U.S. Supreme Court rules 6-3 not to retry Michigan man convicted of murder
Washington — The U.S. Supreme Court ruled 6-3 Thursday that it would not overturn Michigan's decision to uphold the conviction of Ervine Davenport, a Kalamazoo-area man who argued he was inappropriately shackled during his trial for murder in 2008.
Justice Neil Gorsuch wrote the opinion for the court's conservative majority, which was joined by Chief Justice John Roberts and justices Clarence Thomas, Samuel Alito, Brett Kavanaugh and Amy Coney Barrett. Liberal justices Elena Kagan, Stephen Breyer and Sonia Sotomayor dissented.
All of the justices in the majority were nominated by Republican presidents, and all of the justices who dissented were nominated by Democratic presidents.
Davenport, now 57, was sentenced to life without parole in August 2008 after being convicted of first-degree murder for strangling Rose White to death in 2007. He admitted to the strangling but was shackled during his trial, which was visible to the jury and is unconstitutional.
Davenport challenged his conviction on the basis that his shackling was a violation of his due process rights, but the Michigan Courts of Appeals concluded the error was harmless, noting the only questions at trial had been whether Davenport acted in self-defense or in a premeditated manner. He had admitted to choking White.
The issue before the justices was what standard the federal courts, in reviewing such cases from state prisoners, should apply to determine whether a trial error was "harmless."
"...we cannot see how the Michigan Court of Appeals acted contrary to or unreasonably applied clearly established federal law," Gorsuch wrote in the majority ruling. "The Michigan court found the shackling in Mr. Davenport’s case harmless for two reasons — both because of the 'overwhelmin[g]' evidence against him, and because jurors testified that his shackling did not affect their verdict."
The court's majority determined that federal courts must apply two tests in determining whether to allow prisoners to seek a new trial for such infractions. Gorsuch wrote that the U.S. Sixth Circuit Court of Appeals erred by granting a new trial because it satisfied only one standard.
In a dissenting opinion, Kagan wrote that the Supreme Court has twice addressed how federal courts should determine whether a state trial error is harmless.
"Today, the Court discards those crystal-clear statements, subscribed to on each occasion by every Justice," she wrote. "Now those courts will have to jump through (an additional legal test's) hoops as well, even though that extra analysis will never lead to a different result. I respectfully dissent from that pointless demand."
Oral arguments in the case marked the first time Michigan Solicitor General Fadwa Hammoud argued before the high court. She was the first Arab American Muslim woman to argue before the justices, according to the state Attorney General's Office.

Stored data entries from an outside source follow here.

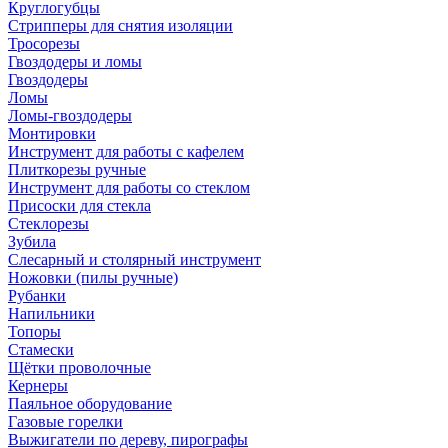
Круглогубцы
Стрипперы для снятия изоляции
Тросорезы
Гвоздодеры и ломы
Гвоздодеры
Ломы
Ломы-гвоздодеры
Монтировки
Инструмент для работы с кафелем
Плиткорезы ручные
Инструмент для работы со стеклом
Присоски для стекла
Стеклорезы
Зубила
Слесарный и столярный инструмент
Ножовки (пилы ручные)
Рубанки
Напильники
Топоры
Стамески
Щётки проволочные
Кернеры
Паяльное оборудование
Газовые горелки
Выжигатели по дереву, пирографы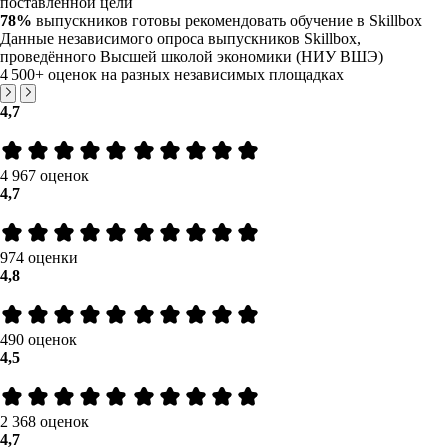
поставленной цели
78%
выпускников готовы рекомендовать обучение в Skillbox
Данные независимого опроса выпускников Skillbox,
проведённого Высшей школой экономики (НИУ ВШЭ)
4 500+
оценок на разных независимых площадках
4,7
4 967 оценок
4,7
974 оценки
4,8
490 оценок
4,5
2 368 оценок
4,7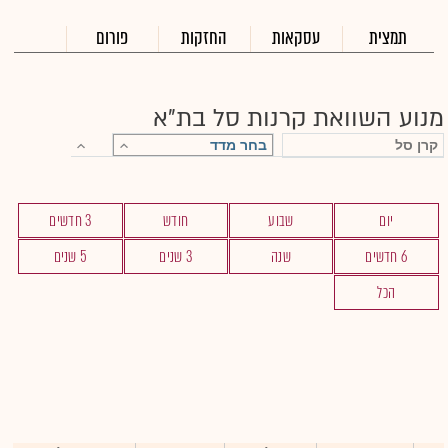
תמצית
עסקאות
החזקות
פורום
מנוע השוואת קרנות סל בת"א
יום
שבוע
חודש
3 חדשים
6 חדשים
שנה
3 שנים
5 שנים
הכל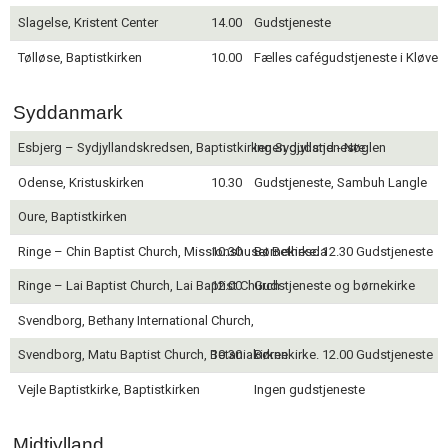
Slagelse, Kristent Center
14.00
Gudstjeneste
Tølløse, Baptistkirken
10.00
Fælles cafégudstjeneste i Kløver
Syddanmark
Esbjerg – Sydjyllandskredsen, Baptistkirken Sydjylland - Nøglen
Ingen gudstjeneste
Odense, Kristuskirken
10.30
Gudstjeneste, Sambuh Langle
Oure, Baptistkirken
Ringe – Chin Baptist Church, Missionshuset Bethesda
10.30
Børnekirke. 12.30 Gudstjeneste
Ringe – Lai Baptist Church, Lai Baptist Church
12.00
Gudstjeneste og børnekirke
Svendborg, Bethany International Church,
Svendborg, Matu Baptist Church, Betaniakirken
10.30
Børnekirke. 12.00 Gudstjeneste
Vejle Baptistkirke, Baptistkirken
Ingen gudstjeneste
Midtjylland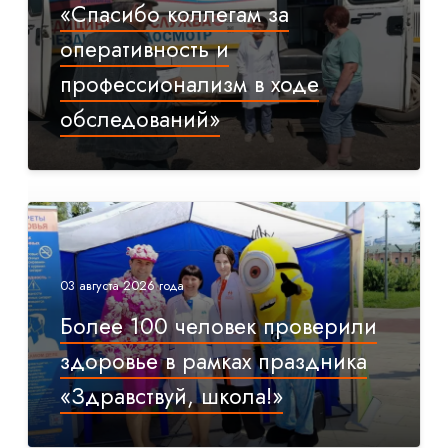
«Спасибо коллегам за
оперативность и
профессионализм в ходе
обследований»
03 августа 2026 года
Более 100 человек проверили
здоровье в рамках праздника
«Здравствуй, школа!»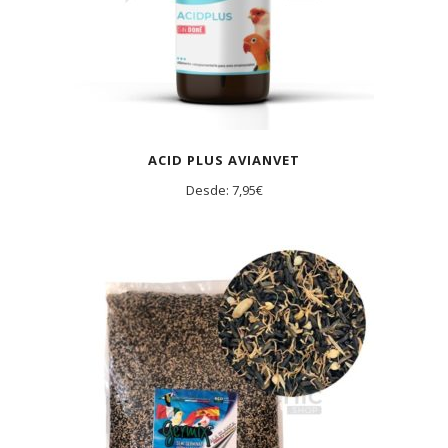
ACID PLUS AVIANVET
Desde:
7,95
€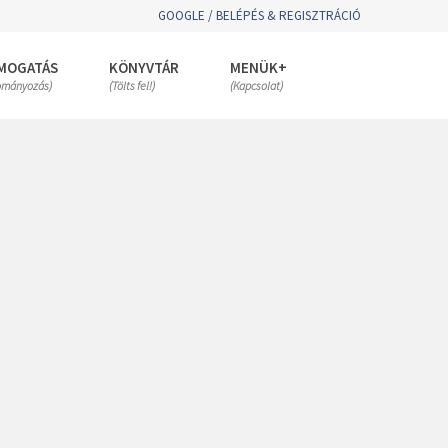
GOOGLE / BELÉPÉS & REGISZTRÁCIÓ
MOGATÁS
KÖNYVTÁR
MENÜK+
ományozás)
(Tölts fel!)
(Kapcsolat)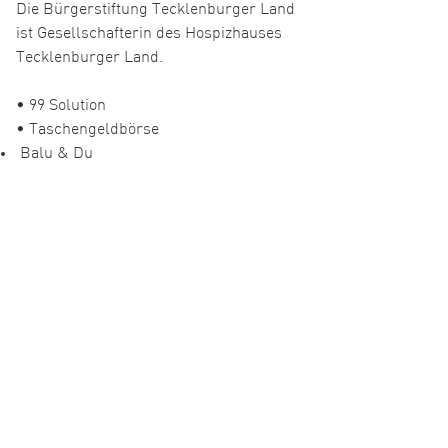
Die Bürgerstiftung Tecklenburger Land
ist Gesellschafterin des Hospizhauses
Tecklenburger Land.
• 99 Solution
• Taschengeldbörse
Balu & Du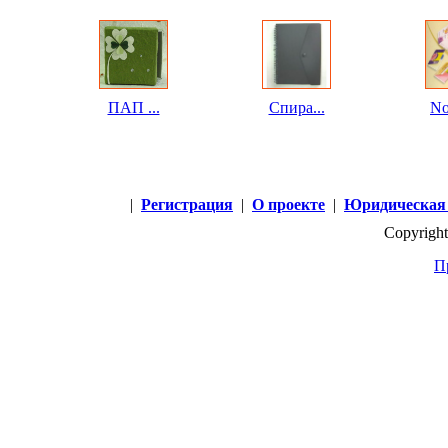
ПАП ...
Спира...
No
|
Регистрация
|
О проекте
|
Юридическая
Copyright
П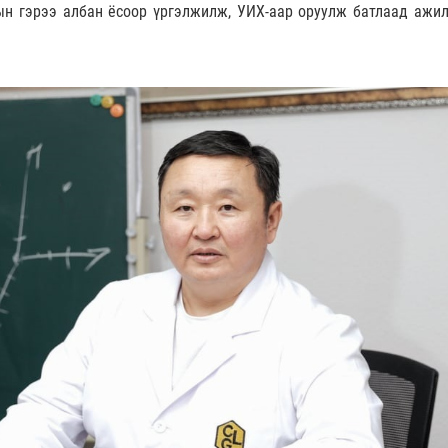
н гэрээ албан ёсоор үргэлжилж, УИХ-аар оруулж батлаад ажил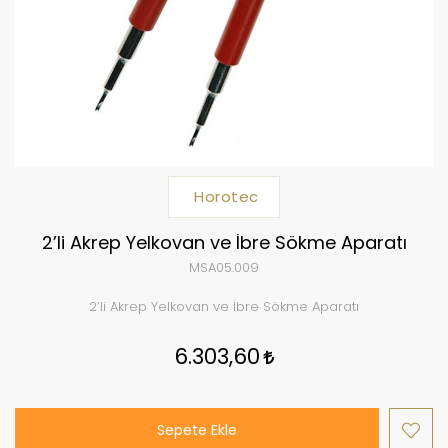
Horotec
2’li Akrep Yelkovan ve İbre Sökme Aparatı
MSA05.009
2’li Akrep Yelkovan ve İbre Sökme Aparatı
6.303,60
Sepete Ekle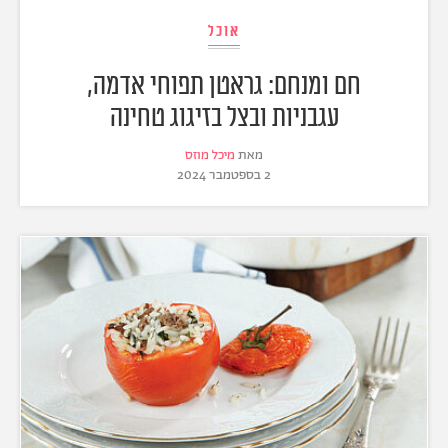
אוכל
חם ומנחם: גראטן תפוחי אדמה,
עגבניות ובצל בזיגוג טחינה
מאת
מיכל מוזס
2 בספטמבר 2024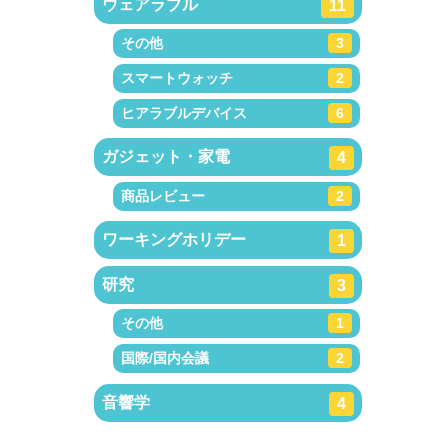
ウェアラブル
11
その他
3
スマートウォッチ
2
ヒアラブルデバイス
6
ガジェット・家電
4
商品レビュー
2
ワーキングホリデー
1
研究
3
その他
1
国際/国内会議
2
音響学
4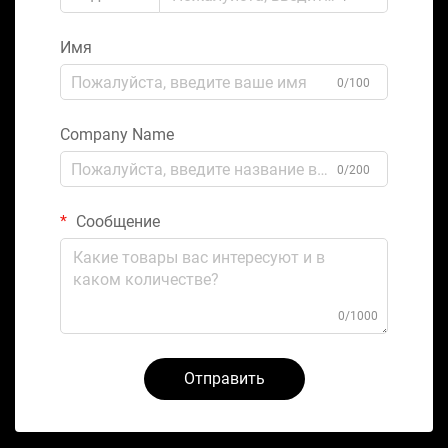
Имя
0/100
Company Name
0/200
Сообщение
0/1000
Отправить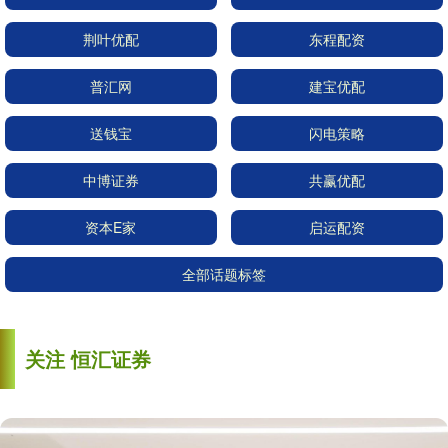
荆叶优配
东程配资
普汇网
建宝优配
送钱宝
闪电策略
中博证券
共赢优配
资本E家
启运配资
全部话题标签
关注 恒汇证券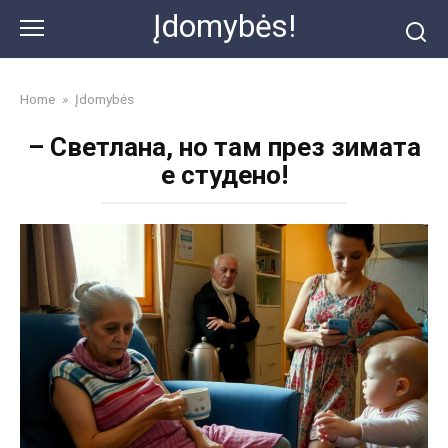
Skip
Įdomybės!
to
content
Home
»
Įdomybės
– Светлана, но там през зимата
е студено!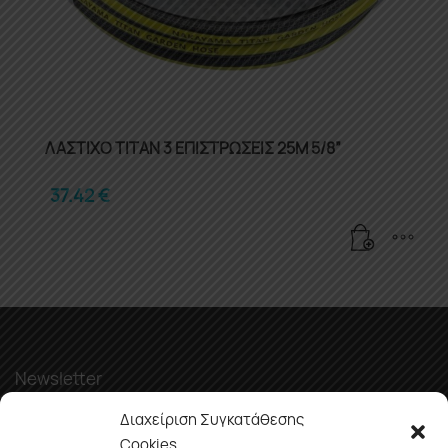
ΛΑΣΤΙΧΟ TITAN 3 ΕΠΙΣΤΡΩΣΕΙΣ 25Μ 5/8”
37.42
€
Newsletter
Διαχείριση Συγκατάθεσης
Cookies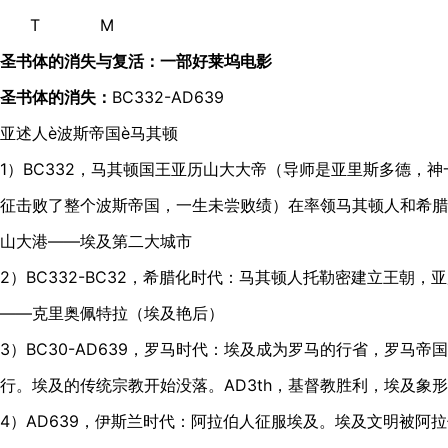
T M
圣书体的消失与复活：一部好莱坞电影
圣书体的消失：
BC332-AD639
亚述人è波斯帝国è马其顿
1）BC332，马其顿国王亚历山大大帝（导师是亚里斯多德，
征击败了整个波斯帝国，一生未尝败绩）在率领马其顿人和希腊
山大港——埃及第二大城市
2）BC332-BC32，希腊化时代：马其顿人托勒密建立王朝
——克里奥佩特拉（埃及艳后）
3）BC30-AD639，罗马时代：埃及成为罗马的行省，罗马帝国
行。埃及的传统宗教开始没落。AD3th，基督教胜利，埃及象
4）AD639，伊斯兰时代：阿拉伯人征服埃及。埃及文明被阿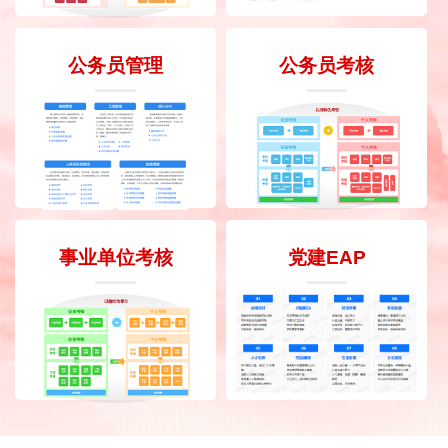
公务员管理
公务员考核
事业单位考核
党建EAP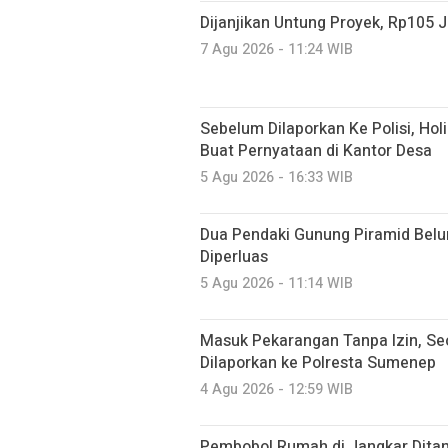
Dijanjikan Untung Proyek, Rp105 J
7 Agu 2026 - 11:24 WIB
Sebelum Dilaporkan Ke Polisi, Hol
Buat Pernyataan di Kantor Desa
5 Agu 2026 - 16:33 WIB
Dua Pendaki Gunung Piramid Belu
Diperluas
5 Agu 2026 - 11:14 WIB
Masuk Pekarangan Tanpa Izin, Seo
Dilaporkan ke Polresta Sumenep
4 Agu 2026 - 12:59 WIB
Pembobol Rumah di Jangkar Ditan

"This not only clarifies the issue, but it also means so much to our state and our judicial system," Hammoud said Thursday. "When the state courts put in the time and our jurors perform their civic duty and a decision is rendered that is not unreasonable ..., then our state courts deserve deference."
A split panel of the 6th Circuit U.S. Court of Appeals held last year that the shackling of Davenport had a "substantial and injurious effect or influence" on the jury's verdict and that he was entitled to relief — a standard of review set by the Supreme Court in Brecht v. Abrahamson in 1993.
The state of Michigan filed a petition with the justices, asking them to reverse the 6th Circuit, arguing that Brecht is only one of two analyses required before relief may be granted to a prisoner in habeas cases, in which federal courts weigh the legality of an individual's imprisonment.
"When something unconstitutional happened at trial, how many hurdles does a state prisoner have to clear before they can get relief in federal court? That's fundamentally the question," Justin Marceau, a law professor at the University of Denver, told The Detroit News when the justices heard oral arguments on the case.
"It is quite technical, but it also answers this question for state prisoners in every state across the country. So it is notable in that sense."
Marceau noted that the Supreme Court under Chief Justice John Roberts has been hostile to the idea of federal habeas relief because it’s viewed as a "usurpation" of a state's sovereignty. Historically, the justices have granted habeas cases from the 6th and 9th circuits when they want to reverse them in favor of the state, he said.